- TASK BRIEF -
Please repeat the records below exactly, skipping any pictures.

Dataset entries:

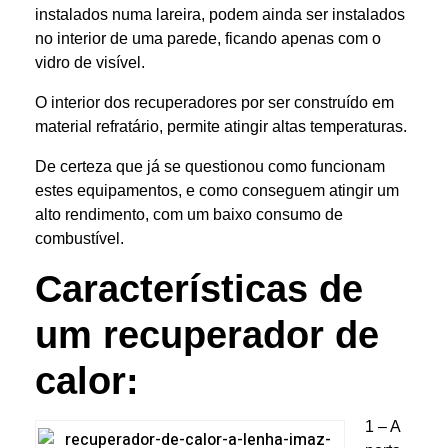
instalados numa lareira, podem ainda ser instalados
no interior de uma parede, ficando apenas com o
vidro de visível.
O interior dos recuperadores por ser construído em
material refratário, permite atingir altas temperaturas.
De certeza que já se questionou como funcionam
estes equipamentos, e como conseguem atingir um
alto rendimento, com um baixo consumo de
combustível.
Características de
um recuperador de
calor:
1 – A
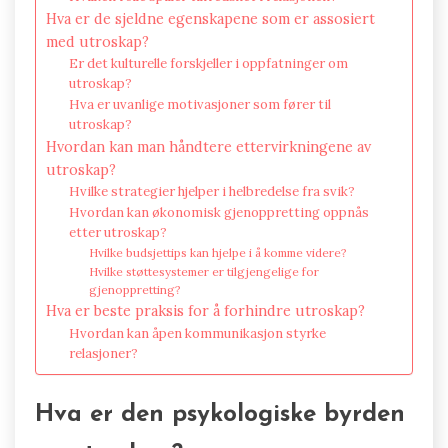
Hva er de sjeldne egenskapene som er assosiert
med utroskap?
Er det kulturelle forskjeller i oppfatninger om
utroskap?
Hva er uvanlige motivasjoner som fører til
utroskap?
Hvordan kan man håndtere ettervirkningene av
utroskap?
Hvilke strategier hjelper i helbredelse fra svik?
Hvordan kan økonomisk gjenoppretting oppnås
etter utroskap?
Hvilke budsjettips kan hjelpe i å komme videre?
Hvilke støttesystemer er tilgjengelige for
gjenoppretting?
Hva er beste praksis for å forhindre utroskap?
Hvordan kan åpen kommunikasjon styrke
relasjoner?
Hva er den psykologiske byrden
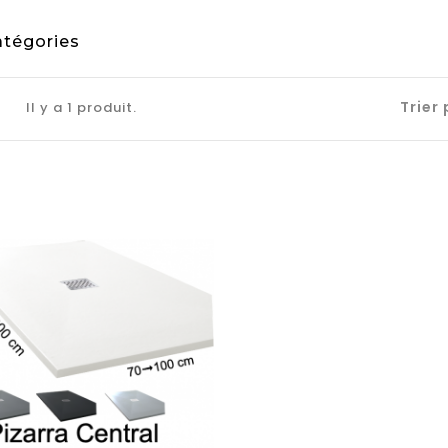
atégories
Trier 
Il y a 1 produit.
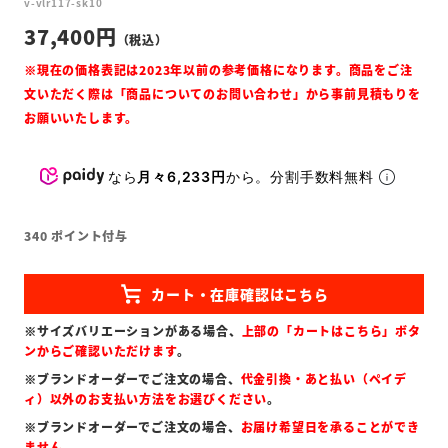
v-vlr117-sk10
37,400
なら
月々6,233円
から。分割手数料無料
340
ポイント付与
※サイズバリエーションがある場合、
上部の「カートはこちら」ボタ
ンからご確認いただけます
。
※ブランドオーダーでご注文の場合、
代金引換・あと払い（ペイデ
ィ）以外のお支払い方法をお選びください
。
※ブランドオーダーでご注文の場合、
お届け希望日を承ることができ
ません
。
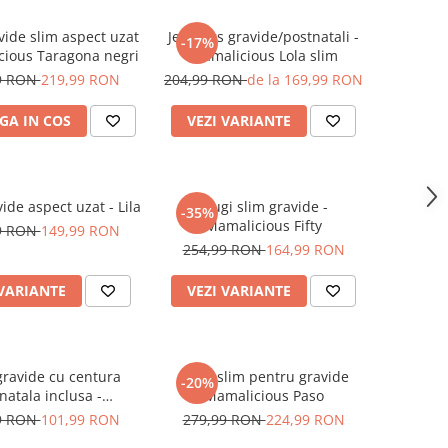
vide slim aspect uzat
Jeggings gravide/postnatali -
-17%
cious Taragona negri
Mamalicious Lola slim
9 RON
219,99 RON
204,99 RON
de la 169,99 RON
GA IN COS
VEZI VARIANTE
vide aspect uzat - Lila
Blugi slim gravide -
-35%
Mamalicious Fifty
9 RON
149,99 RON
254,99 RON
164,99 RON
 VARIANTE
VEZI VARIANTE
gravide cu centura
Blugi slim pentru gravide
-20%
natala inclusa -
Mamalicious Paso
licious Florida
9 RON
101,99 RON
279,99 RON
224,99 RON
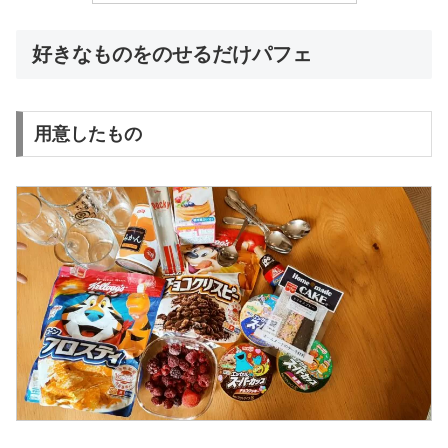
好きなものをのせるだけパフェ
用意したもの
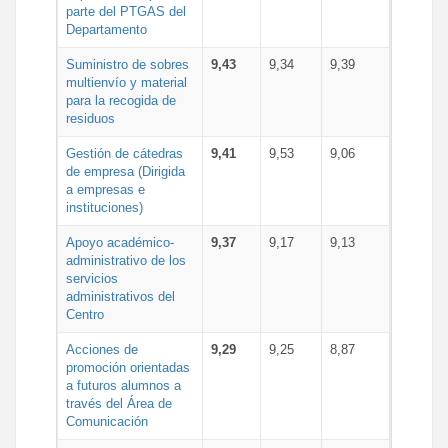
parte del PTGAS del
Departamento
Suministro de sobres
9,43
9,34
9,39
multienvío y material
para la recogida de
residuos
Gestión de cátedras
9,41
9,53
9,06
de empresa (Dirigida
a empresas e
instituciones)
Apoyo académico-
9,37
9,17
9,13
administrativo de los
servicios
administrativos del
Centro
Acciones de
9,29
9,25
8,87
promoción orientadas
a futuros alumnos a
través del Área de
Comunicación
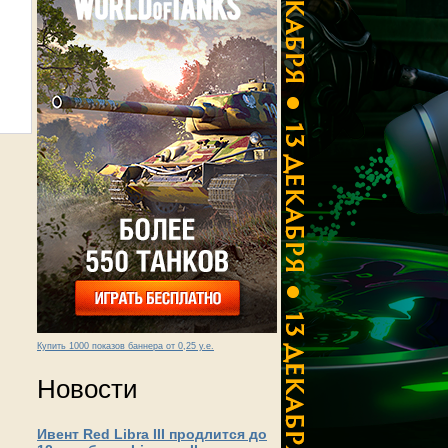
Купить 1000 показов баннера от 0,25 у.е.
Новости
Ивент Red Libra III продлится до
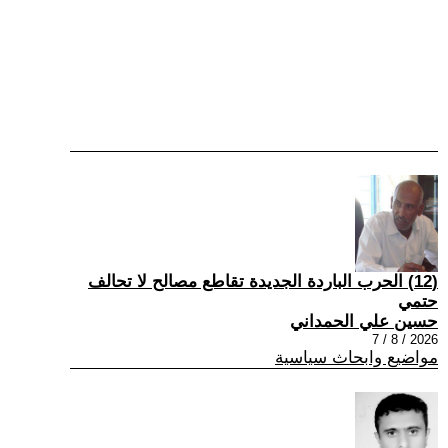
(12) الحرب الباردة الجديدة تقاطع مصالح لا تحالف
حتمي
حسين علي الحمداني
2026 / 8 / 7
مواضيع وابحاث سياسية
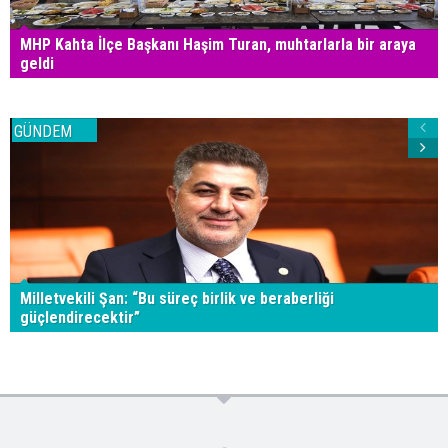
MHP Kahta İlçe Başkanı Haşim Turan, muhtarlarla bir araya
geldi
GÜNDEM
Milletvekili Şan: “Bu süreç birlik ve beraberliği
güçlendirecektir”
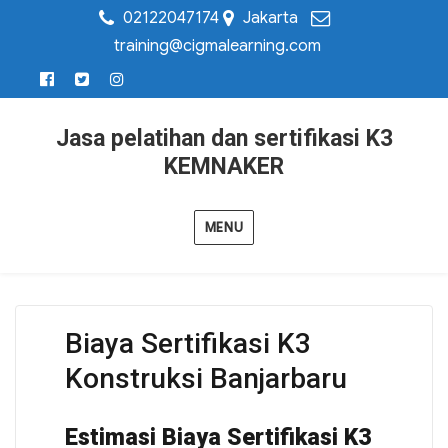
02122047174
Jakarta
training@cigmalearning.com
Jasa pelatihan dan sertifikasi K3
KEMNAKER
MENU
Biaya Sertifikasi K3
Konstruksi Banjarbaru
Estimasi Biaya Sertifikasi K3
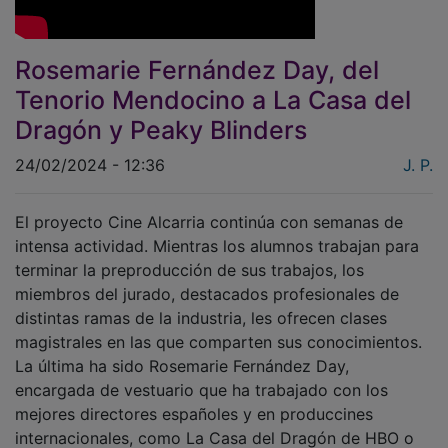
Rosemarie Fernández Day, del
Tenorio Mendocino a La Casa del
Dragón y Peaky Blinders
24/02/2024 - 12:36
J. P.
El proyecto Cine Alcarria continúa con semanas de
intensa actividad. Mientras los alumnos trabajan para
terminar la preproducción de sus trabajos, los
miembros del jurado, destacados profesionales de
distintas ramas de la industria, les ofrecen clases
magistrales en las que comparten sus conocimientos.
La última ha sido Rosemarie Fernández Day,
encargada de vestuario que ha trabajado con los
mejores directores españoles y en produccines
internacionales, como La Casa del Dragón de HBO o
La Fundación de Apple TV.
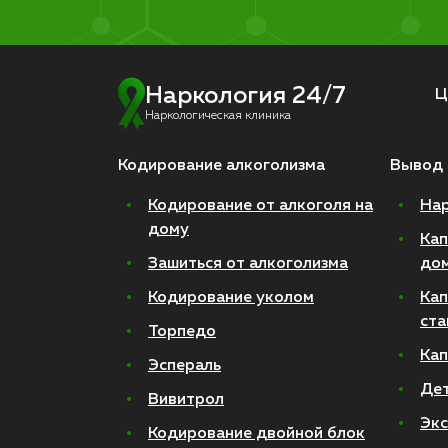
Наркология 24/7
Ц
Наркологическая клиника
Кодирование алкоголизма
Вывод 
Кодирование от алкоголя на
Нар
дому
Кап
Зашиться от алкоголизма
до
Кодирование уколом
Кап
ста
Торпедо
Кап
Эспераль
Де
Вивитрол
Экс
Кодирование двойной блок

- EXERCISE ANSWER -
instalados numa lareira, podem ainda ser instalados
no interior de uma parede, ficando apenas com o
vidro de visível.
O interior dos recuperadores por ser construído em
material refratário, permite atingir altas temperaturas.
De certeza que já se questionou como funcionam
estes equipamentos, e como conseguem atingir um
alto rendimento, com um baixo consumo de
combustível.
Características de
um recuperador de
calor:
1 – A
Hva er de sjeldne egenskapene som er assosiert
med utroskap?
Er det kulturelle forskjeller i oppfatninger om
utroskap?
Hva er uvanlige motivasjoner som fører til
utroskap?
Hvordan kan man håndtere ettervirkningene av
utroskap?
Hvilke strategier hjelper i helbredelse fra svik?
Hvordan kan økonomisk gjenoppretting oppnås
etter utroskap?
Hvilke budsjettips kan hjelpe i å komme videre?
Hvilke støttesystemer er tilgjengelige for
gjenoppretting?
Hva er beste praksis for å forhindre utroskap?
Hvordan kan åpen kommunikasjon styrke
relasjoner?
Hva er den psykologiske byrden
atégories
Trier 
Il y a 1 produit.
v-vlr117-sk10
37,400
なら
月々6,233円
から。分割手数料無料
340
ポイント付与
※サイズバリエーションがある場合、
上部の「カートはこちら」ボタ
ンからご確認いただけます
。
※ブランドオーダーでご注文の場合、
代金引換・あと払い（ペイデ
ィ）以外のお支払い方法をお選びください
。
※ブランドオーダーでご注文の場合、
お届け希望日を承ることができ
ません
。
vide slim aspect uzat
Jeggings gravide/postnatali -
-17%
cious Taragona negri
Mamalicious Lola slim
9 RON
219,99 RON
204,99 RON
de la 169,99 RON
GA IN COS
VEZI VARIANTE
vide aspect uzat - Lila
Blugi slim gravide -
-35%
Mamalicious Fifty
9 RON
149,99 RON
254,99 RON
164,99 RON
 VARIANTE
VEZI VARIANTE
gravide cu centura
Blugi slim pentru gravide
-20%
natala inclusa -
Mamalicious Paso
licious Florida
9 RON
101,99 RON
279,99 RON
224,99 RON
好きなものをのせるだけパフェ
用意したもの
parte del PTGAS del
Departamento
Suministro de sobres
9,43
9,34
9,39
multienvío y material
para la recogida de
residuos
Gestión de cátedras
9,41
9,53
9,06
de empresa (Dirigida
a empresas e
instituciones)
Apoyo académico-
9,37
9,17
9,13
administrativo de los
servicios
administrativos del
Centro
Acciones de
9,29
9,25
8,87
promoción orientadas
a futuros alumnos a
través del Área de
Comunicación
Купить 1000 показов баннера от 0,25 у.е.
Новости
Ивент Red Libra III продлится до
(12) الحرب الباردة الجديدة تقاطع مصالح لا تحالف
حتمي
حسين علي الحمداني
2026 / 8 / 7
مواضيع وابحاث سياسية
MHP Kahta İlçe Başkanı Haşim Turan, muhtarlarla bir araya
geldi
GÜNDEM
Milletvekili Şan: “Bu süreç birlik ve beraberliği
güçlendirecektir”
02122047174
Jakarta
training@cigmalearning.com
Jasa pelatihan dan sertifikasi K3
KEMNAKER
MENU
Biaya Sertifikasi K3
Konstruksi Banjarbaru
Estimasi Biaya Sertifikasi K3
Rosemarie Fernández Day, del
Tenorio Mendocino a La Casa del
Dragón y Peaky Blinders
24/02/2024 - 12:36
J. P.
El proyecto Cine Alcarria continúa con semanas de
intensa actividad. Mientras los alumnos trabajan para
terminar la preproducción de sus trabajos, los
miembros del jurado, destacados profesionales de
distintas ramas de la industria, les ofrecen clases
magistrales en las que comparten sus conocimientos.
La última ha sido Rosemarie Fernández Day,
encargada de vestuario que ha trabajado con los
mejores directores españoles y en produccines
internacionales, como La Casa del Dragón de HBO o
La Fundación de Apple TV.
Наркология 24/7
Ц
Наркологическая клиника
Кодирование алкоголизма
Вывод 
Кодирование от алкоголя на
Нар
дому
Кап
Зашиться от алкоголизма
до
Кодирование уколом
Кап
ста
Торпедо
Кап
Эспераль
Де
Вивитрол
Экс
Кодирование двойной блок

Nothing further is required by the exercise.